Friday, 4 January 2013

Turning Coffee Into Code : Delonghi Magnifica ESAM04.110.S Espresso Maker

OK, you got me. This blog is neither about software development in general, nor .Net in particular. But it is about a topic that's close to many developers' hearts: coffee.


I'll prefix this by saying that I'm not a coffee snob, though I do have some pretty specific ideas about what I enjoy in a good cup. I don't like the stuff they sell at Starbucks, for example, and I find Costa's brew is way too bitter for me. The nicest store-bought coffee I've tasted actually comes from McDonalds fast food restaurants – their blend tastes really nice. If I didn't have to stand in a line six people deep, all trying in vain to order the food they actually want whilst some poor underpaid student embarrassedly tries to upsell them Things They Don't Want, I'd probably grab a coffee at McD's more often.

My usual brew at home until recently has been Gold Blend instant coffee.
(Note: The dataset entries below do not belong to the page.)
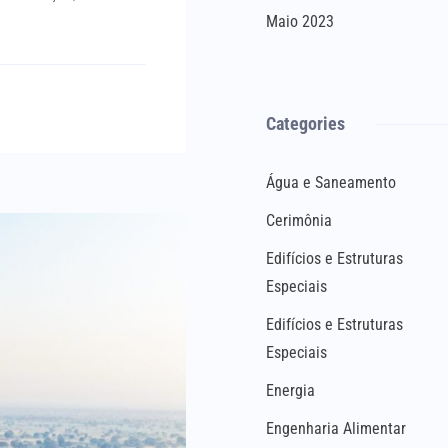
Maio 2023
Categories
Água e Saneamento
Cerimônia
Edifícios e Estruturas
Especiais
Edifícios e Estruturas
Especiais
Energia
Engenharia Alimentar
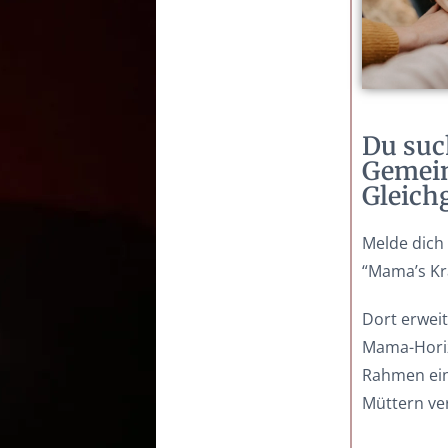
Du suc
Gemein
Gleich
Melde dich
“Mama’s Kr
Dort erweit
Mama-Horiz
Rahmen ein
Müttern ve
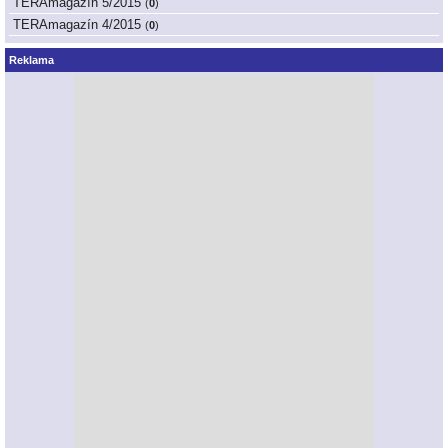
TERAmagazín 5/2015
(
0
)
TERAmagazín 4/2015
(
0
)
Reklama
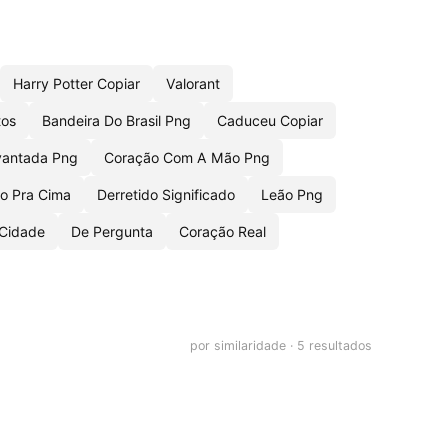
Harry Potter Copiar
Valorant
tos
Bandeira Do Brasil Png
Caduceu Copiar
vantada Png
Coração Com A Mão Png
o Pra Cima
Derretido Significado
Leão Png
Cidade
De Pergunta
Coração Real
por similaridade · 5 resultados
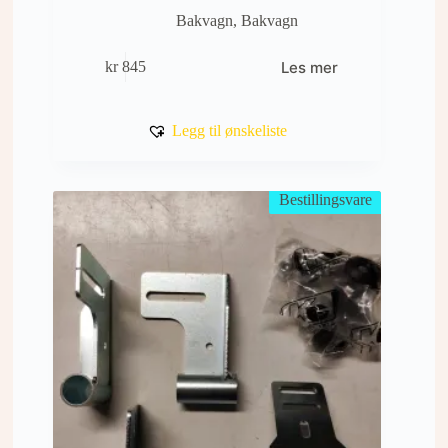
Bakvagn
,
Bakvagn
Les mer
kr
845
Legg til ønskeliste
Bestillingsvare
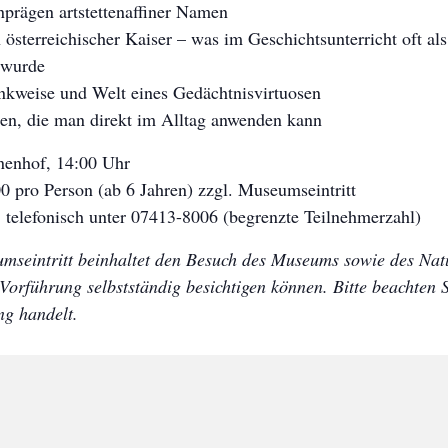
nprägen artstettenaffiner Namen
 österreichischer Kaiser – was im Geschichtsunterricht oft al
 wurde
enkweise und Welt eines Gedächtnisvirtuosen
en, die man direkt im Alltag anwenden kann
nenhof, 14:00 Uhr
00 pro Person (ab 6 Jahren) zzgl. Museumseintritt
elefonisch unter 07413-8006 (begrenzte Teilnehmerzahl)
mseintritt beinhaltet den Besuch des Museums sowie des Natu
Vorführung selbstständig besichtigen können. Bitte beachten Si
ng handelt.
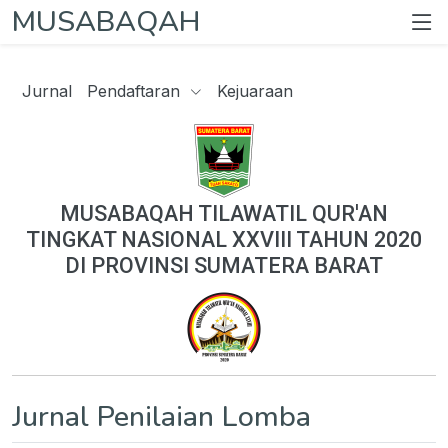
MUSABAQAH
Jurnal
Pendaftaran
Kejuaraan
MUSABAQAH TILAWATIL QUR'AN
TINGKAT NASIONAL XXVIII TAHUN 2020
DI PROVINSI SUMATERA BARAT
Jurnal Penilaian Lomba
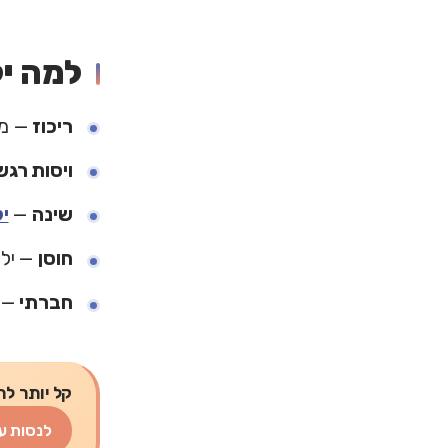
למה יל
ריכוז
— מד
ויסות רגש
שינה
—
י
חוסן
— ילד
חברתי
— 
קל יותר לת
לנסות ע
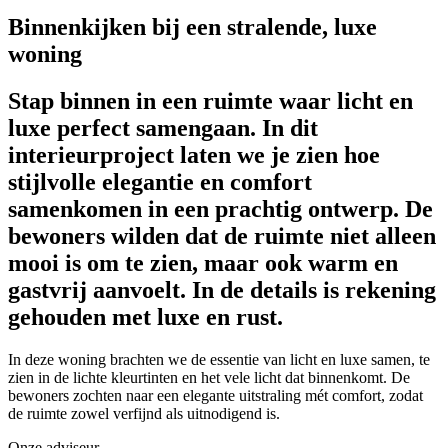
Binnenkijken bij een
stralende, luxe
woning
Stap binnen in een ruimte waar licht en
luxe perfect samengaan. In dit
interieurproject laten we je zien hoe
stijlvolle elegantie en comfort
samenkomen in een prachtig ontwerp. De
bewoners wilden dat de ruimte niet alleen
mooi is om te zien, maar ook warm en
gastvrij aanvoelt. In de details is rekening
gehouden met luxe en rust.
In deze woning brachten we de essentie van licht en luxe samen, te
zien in de lichte kleurtinten en het vele licht dat binnenkomt. De
bewoners zochten naar een elegante uitstraling mét comfort, zodat
de ruimte zowel verfijnd als uitnodigend is.
Onze adviseur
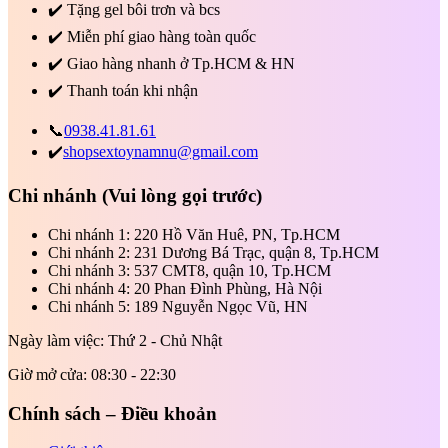
✔️
Tặng gel bôi trơn và bcs
✔️
Miễn phí giao hàng toàn quốc
✔️
Giao hàng nhanh ở Tp.HCM & HN
✔️
Thanh toán khi nhận
📞
0938.41.81.61
✔️
shopsextoynamnu@gmail.com
Chi nhánh
(Vui lòng gọi trước)
Chi nhánh 1: 220 Hồ Văn Huê, PN, Tp.HCM
Chi nhánh 2: 231 Dương Bá Trạc, quận 8, Tp.HCM
Chi nhánh 3: 537 CMT8, quận 10, Tp.HCM
Chi nhánh 4: 20 Phan Đình Phùng, Hà Nội
Chi nhánh 5: 189 Nguyễn Ngọc Vũ, HN
Ngày làm việc: Thứ 2 - Chủ Nhật
Giờ mở cửa: 08:30 - 22:30
Chính sách – Điều khoản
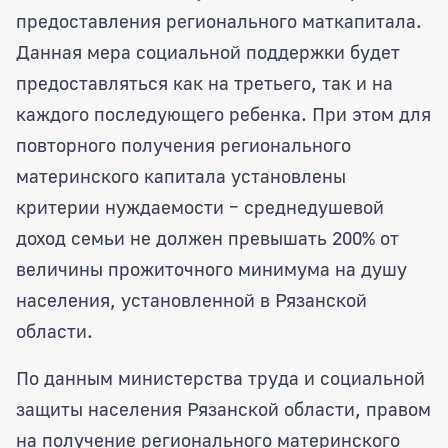
предоставления регионального маткапитала.
Данная мера социальной поддержки будет
предоставляться как на третьего, так и на
каждого последующего ребенка. При этом для
повторного получения регионального
материнского капитала установлены
критерии нуждаемости – среднедушевой
доход семьи не должен превышать 200% от
величины прожиточного минимума на душу
населения, установленной в Рязанской
области.
По данным министерства труда и социальной
защиты населения Рязанской области, правом
на получение регионального материнского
That said, I've been working in the centre of Glasgow with a great bunch of guys in a games company for the past couple of months (the first time I've been back there to work in a while). Being in a location that's surrounded by every conceivable type of coffee outlet imaginable, including all of those mentioned above within 100 yards of my office door, has got me to thinking about coffee seriously again. That's led me to invest in a good bean-to-cup machine, so that I can enjoy my coffee just how I want it whilst working at home once my present contract has finished.

After some research, I chose the following machine; the Delonghi Magnifica  ESAM04.110.S espresso maker :

I've tried other coffee machines that use pre-ground coffee in the past. To be honest, the results were not at all good. As mentioned above, I find some brands of instant coffee to be very nice. However, if you are going to grind the beans and attempt to make the real thing, then buying pre-ground beans is frankly a step backwards rather than forwards from instant coffee. Coffee beans lose their flavour very quickly indeed: within seven days of being ground. So, unless you're grinding your own as part of the processs, you're probably not getting anywhere like the intended flavour. Pre-ground coffees tend to have been sitting in a warehouse for anything up to six months by the time consumers get them, so they're already well past their best, however they've been packaged, and whichever temperature or atmosphere they've been stored in.
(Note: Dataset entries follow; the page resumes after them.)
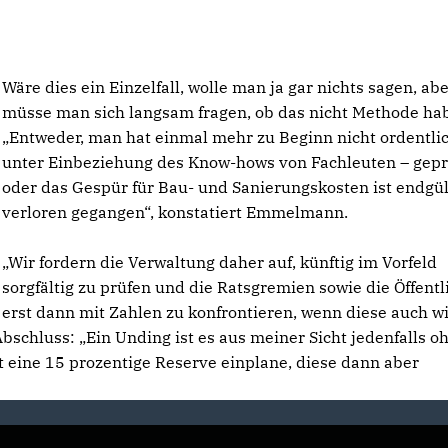
Wäre dies ein Einzelfall, wolle man ja gar nichts sagen, abe
müsse man sich langsam fragen, ob das nicht Methode ha
Entweder, man hat einmal mehr zu Beginn nicht ordentlic
unter Einbeziehung des Know-hows von Fachleuten – gepr
oder das Gespür für Bau- und Sanierungskosten ist endgül
verloren gegangen“, konstatiert Emmelmann.
Wir fordern die Verwaltung daher auf, künftig im Vorfeld
sorgfältig zu prüfen und die Ratsgremien sowie die Öffentl
erst dann mit Zahlen zu konfrontieren, wenn diese auch wi
schluss: „Ein Unding ist es aus meiner Sicht jedenfalls o
t eine 15 prozentige Reserve einplane, diese dann aber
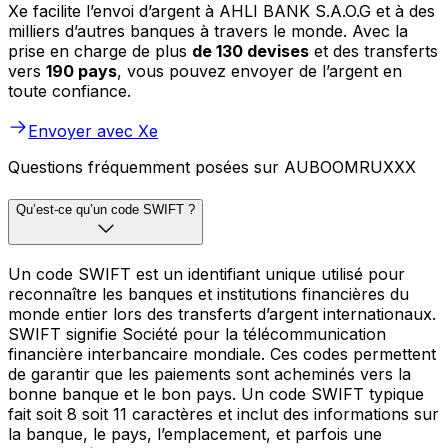
Xe facilite l’envoi d’argent à AHLI BANK S.A.O.G et à des
milliers d’autres banques à travers le monde. Avec la
prise en charge de plus
de 130 devises
et des transferts
vers
190 pays
, vous pouvez envoyer de l’argent en
toute confiance.
Envoyer avec Xe
Questions fréquemment posées sur AUBOOMRUXXX
Qu’est-ce qu’un code SWIFT ?
Un code SWIFT est un identifiant unique utilisé pour
reconnaître les banques et institutions financières du
monde entier lors des transferts d’argent internationaux.
SWIFT signifie Société pour la télécommunication
financière interbancaire mondiale. Ces codes permettent
de garantir que les paiements sont acheminés vers la
bonne banque et le bon pays. Un code SWIFT typique
fait soit 8 soit 11 caractères et inclut des informations sur
la banque, le pays, l’emplacement, et parfois une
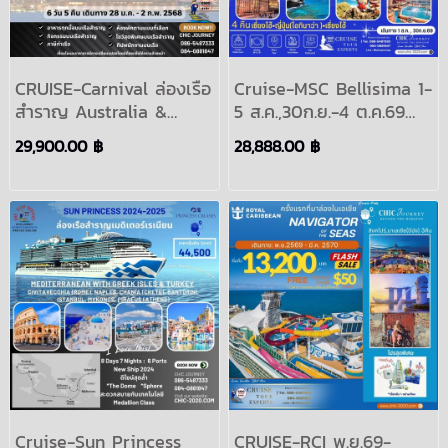
CRUISE-Carnival ล่องเรือ
Cruise-MSC Bellisima 1-
สำราญ Australia &
5 ส.ค.,30ก.ย.-4 ต.ค.69
Tasmania 6 วัน 5 คืน
ล่องเรือสำราญ เที่ยว
29,900.00 ฿
28,888.00 ฿
เดินทาง 28 มกราคม – 2
จีน(เซี่ยงไฮ้) , ญี่ปุ่น (โอกิน
กุมภาพันธ์ 2568
าว่า)4 คืน สิงหาคม
กันยายน 2569 : ASIA
SHANGHAI CRUISES
Cruise-Sun Princess
CRUISE-RCI พ.ย.69-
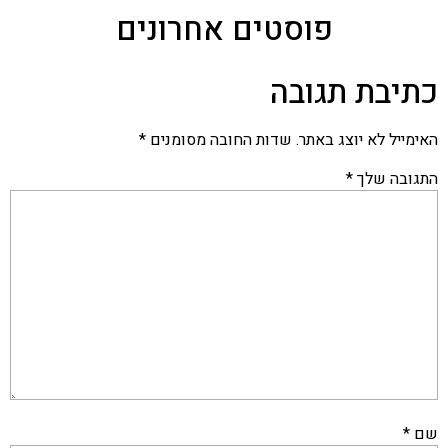
פוסטים אחרונים
כתיבת תגובה
האימייל לא יוצג באתר.
שדות החובה מסומנים
*
התגובה שלך
*
שם
*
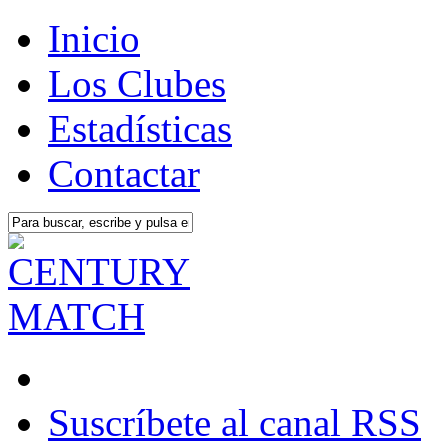
Inicio
Los Clubes
Estadísticas
Contactar
Suscríbete al canal RSS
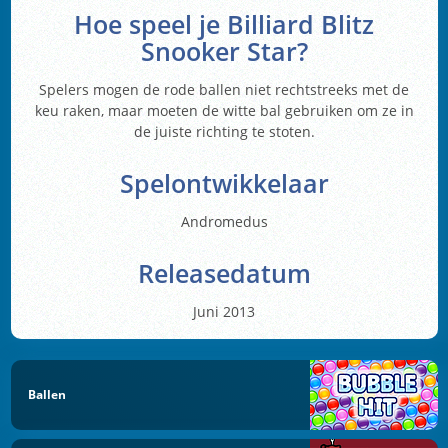
Hoe speel je
Billiard Blitz
Snooker Star
?
Spelers mogen de rode ballen niet rechtstreeks met de
keu raken, maar moeten de witte bal gebruiken om ze in
de juiste richting te stoten.
Spelontwikkelaar
Andromedus
Releasedatum
Juni 2013
Ballen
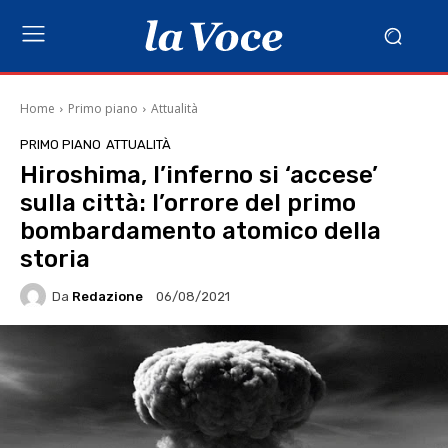
Home
Primo piano
Attualità
PRIMO PIANO
ATTUALITÀ
Hiroshima, l’inferno si ‘accese’
sulla città: l’orrore del primo
bombardamento atomico della
storia
Da
Redazione
06/08/2021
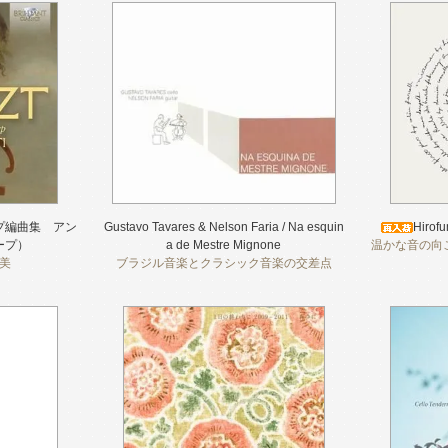
プ編曲集 アン
Gustavo Tavares & Nelson Faria / Na esquin
Hirofu
ープ）
a de Mestre Mignone
温かな音の向
美
ブラジル音楽とクラシック音楽の交差点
Other unfavourable aspects of those machines I'd tried in the past (which typically cost less than £50) included the fact that they just didn't get the water hot enough to make a great cup. So, even if the ground coffee going in had been right, the results would still have been mediocre. So, I thought I'd invest in a 'proper' bean-to-cup machine this time, to see if better results were achievable at home

The Good Stuff

1) Takes the grind out of grinding

The model above alleviates the issue of ground beans quickly losing their flavour by having an internal grinder that you can fine tune to your own taste. You can set it to grind the beans more finely if you want a smoother brew. (In practice, I've found that leaving it at the median factory setting has achieved just the right balance between a quick brew and a fine enough grind that you get all the flavour). Because the coffee is ground only in the right amount to make each cup and right before it's used, the resulting flavour is generally excellent.
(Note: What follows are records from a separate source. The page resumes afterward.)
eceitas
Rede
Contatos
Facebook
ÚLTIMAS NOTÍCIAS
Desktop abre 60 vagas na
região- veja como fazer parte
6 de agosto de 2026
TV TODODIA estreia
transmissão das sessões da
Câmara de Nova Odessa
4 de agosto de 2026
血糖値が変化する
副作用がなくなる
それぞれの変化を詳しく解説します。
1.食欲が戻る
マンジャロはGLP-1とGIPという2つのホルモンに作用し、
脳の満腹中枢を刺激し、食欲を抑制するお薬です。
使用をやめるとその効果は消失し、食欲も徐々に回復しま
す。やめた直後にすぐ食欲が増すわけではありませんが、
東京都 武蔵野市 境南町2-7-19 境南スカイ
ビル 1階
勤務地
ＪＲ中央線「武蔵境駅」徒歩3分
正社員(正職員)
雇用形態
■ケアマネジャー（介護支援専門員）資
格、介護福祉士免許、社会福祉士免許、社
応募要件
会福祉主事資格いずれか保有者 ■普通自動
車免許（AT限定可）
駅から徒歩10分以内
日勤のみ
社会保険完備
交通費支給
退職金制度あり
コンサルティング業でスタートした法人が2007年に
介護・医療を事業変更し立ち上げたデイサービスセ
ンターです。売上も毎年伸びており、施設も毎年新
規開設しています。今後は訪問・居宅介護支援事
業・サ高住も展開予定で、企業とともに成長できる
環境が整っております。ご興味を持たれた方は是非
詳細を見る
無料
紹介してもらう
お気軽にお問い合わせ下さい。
With this particular model, you can also use pre-ground coffee if you really want to. However, since whole coffee beans are generally cheaper or the same price as pre-ground coffee, and tastes very much better, there's really no incentive to.

2) Hot stuff

As it only makes one or two cups at a time, the coffee produced is always piping hot. You can also adjust that setting to suit your own tastes: for me, the hottest setting felt about right.

You can also adjust the strength of the coffee itself. I quite like mine about 25% of the maximum possible strength: strong enough to get a nice caffeine buzz, but without being overpowering or resulting in too bitter a brew à la Starbucks or Costa!

3) Lots of choice, and beans are inexpensive

For beans, I've tried two varieties thus far: Italian Lavazza espresso beans, and a blend called Lazy Sunday by Taylors of Harrogate. 

They're both nice and give a mild, creamy coffee. However, Lazy Sunday just edges it for me. I've also bought some Illy beans to try in the coming weeks; we'll see how that goes. I'm looking forward to trying some other blends after that to compare and contrast: that's all part of the fun.

In essence, there are two types of bean: Arabica and Robusta. There are also lots of different types of roast, typically graded from 1 (Mild) through to 5 (Dark).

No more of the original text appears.